Here spirit stirred and care was poured like daily bread, like love.
But when war’s bitter winds destroyed the lives that once had been,
Many branches of the tree were lost and sorrow settled in.
Now home lies in ruin, and old ancestral trees remain,
The overgrown paths of cattle lost, not much is left to name.
But once a year, we gather still, so we don’t become unknown,
And let the memory of that place still bind us as our own.
On my last night in Tallinn, Endla reached for my hand. For most of my visit, our communication was nonverbal. She looked at me with eyes that smiled in delight and a laugh that echoed my mother’s. She touched my hand, looked deeply into my eyes and said, “We are close relatives.” I had felt the same recognition and through tearful eyes exclaimed, “I know. I feel it too.” It was one of the most powerful moments of my life.
Just three months later, she passed away. Although I grieve that we only met once, I am so grateful to have met her. I received everything I needed and so much more that affirmed who I am, where I came from, and why I am here. I believe she waited for me.
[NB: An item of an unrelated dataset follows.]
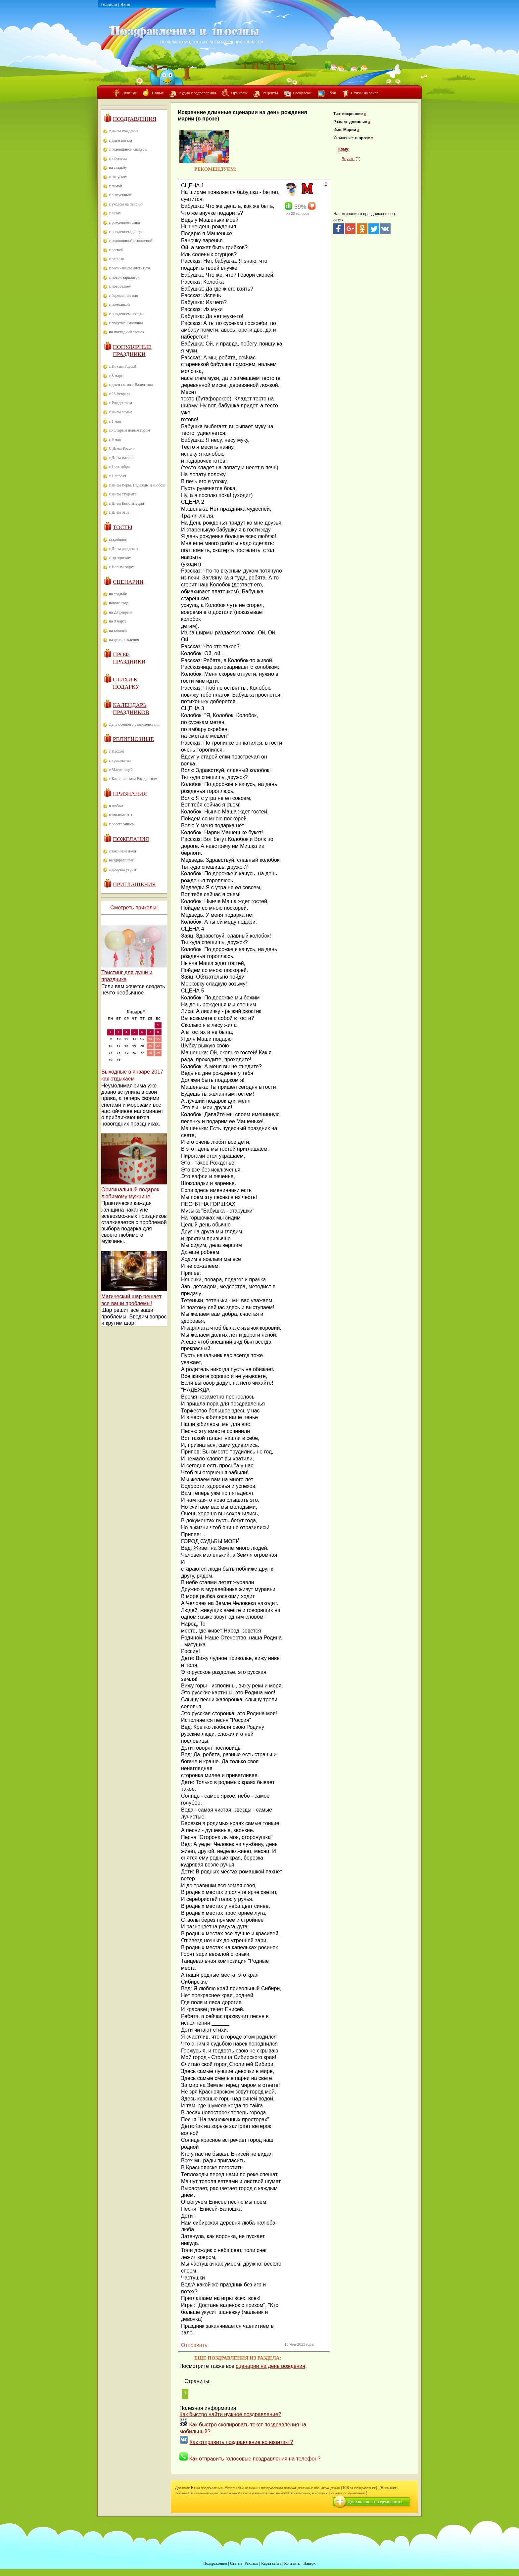 The width and height of the screenshot is (519, 2576). I want to click on с рождением сестры, so click(126, 313).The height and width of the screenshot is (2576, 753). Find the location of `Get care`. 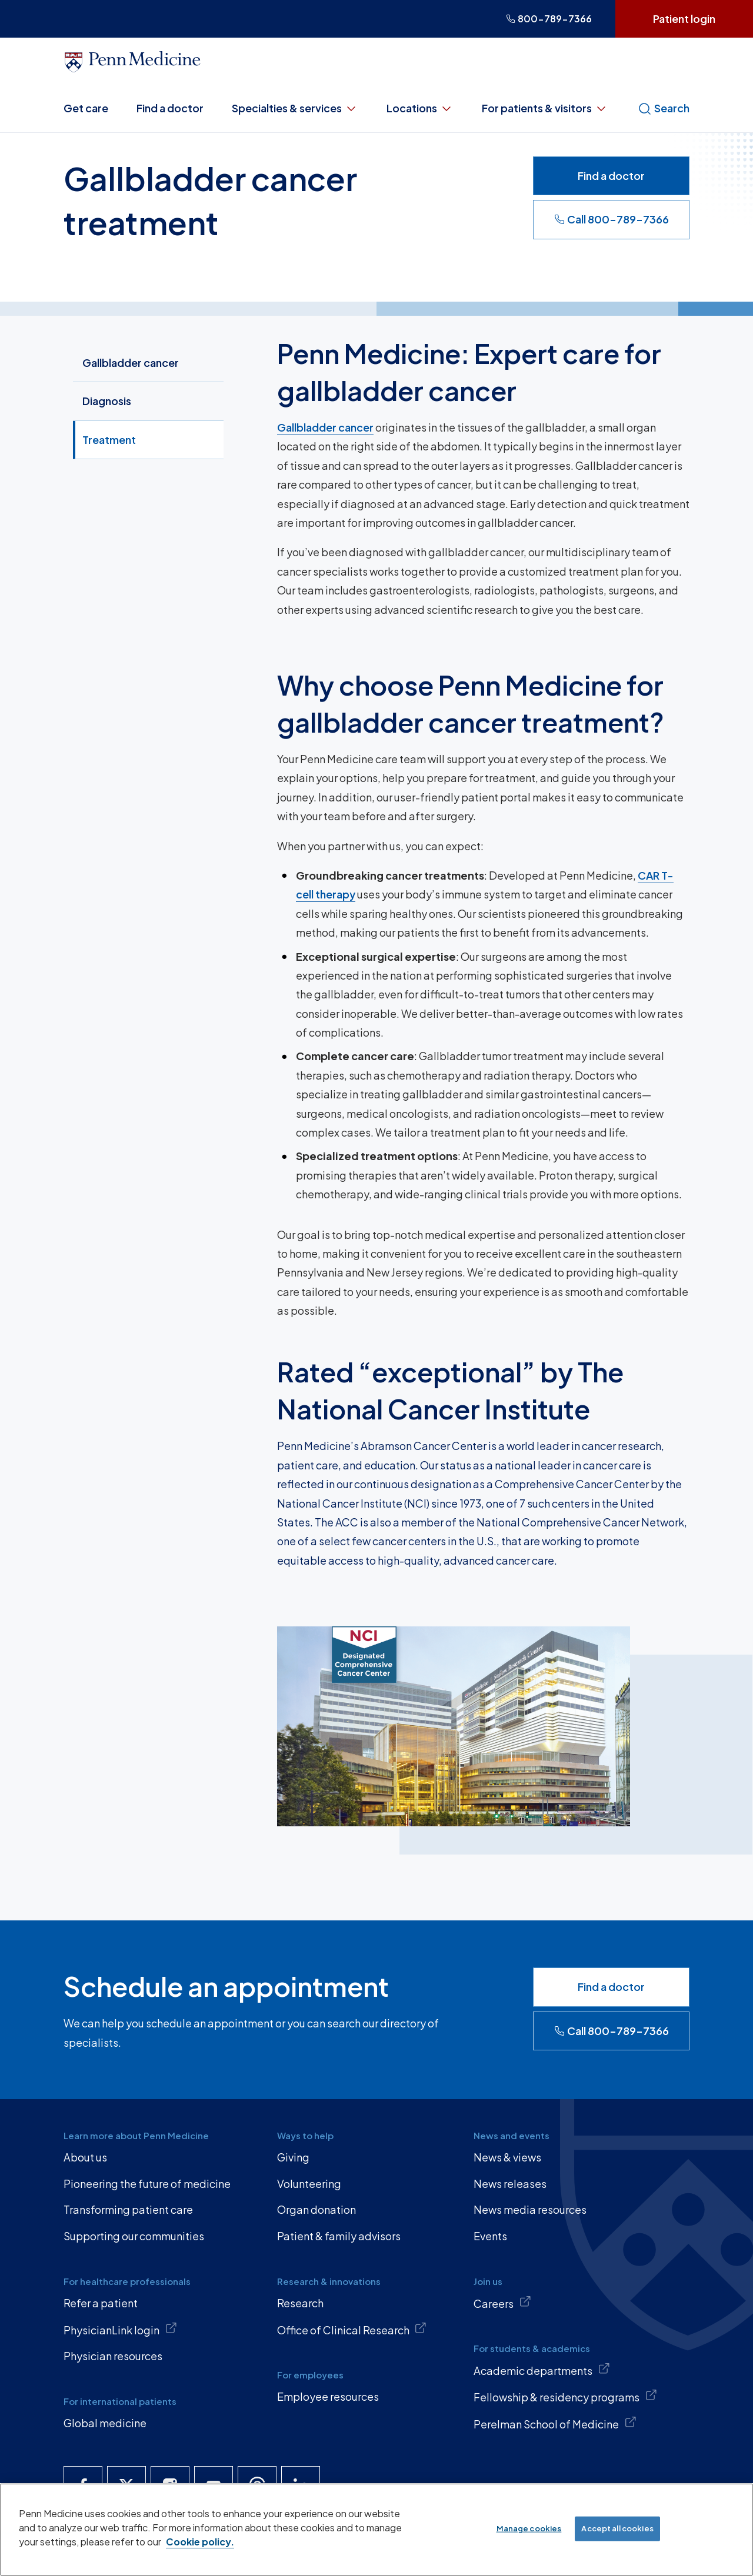

Get care is located at coordinates (86, 108).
My grandfather fled Estonia under unimaginable circumstances. He was a double refugee who rebuilt his life in Germany and then America, but he never recovered because he never got to go home again. The branches of our family that returned to Estonia healed in ways he could not. They stayed connected. They gathered. They sang. They belonged to one another. If kinship is this powerful, stabilizing, and identity-forming, then is family separation its antithesis? When separation is unavoidable, kinship care is not just best practice; it is perhaps the single most important protective factor that we have. What I experienced in Estonia was evidence that when we know better, we must do better.
Estonia challenged how I see the world and my future. It’s one of the most digitally advanced nations in Europe, with a strong education system and a deep respect for history. Estonians sing so the best and worst parts of history are never erased. This experience reframed how I think about the influence of nature and nurture in human development and the significance of kinship.
In 2026, I’m pursuing citizenship requests in Estonia and Germany. I see this as a symbolic act of restoration and reparation for all that was taken from and lost by my family generations ago. It’s also an intentional shift in how I see myself in the world, as a global citizen shaped by intertwined histories but not defined by them. Humans are a complex blend of nature and nurture, and when kinship sings, it has the power to teach us who we are and why we’re here.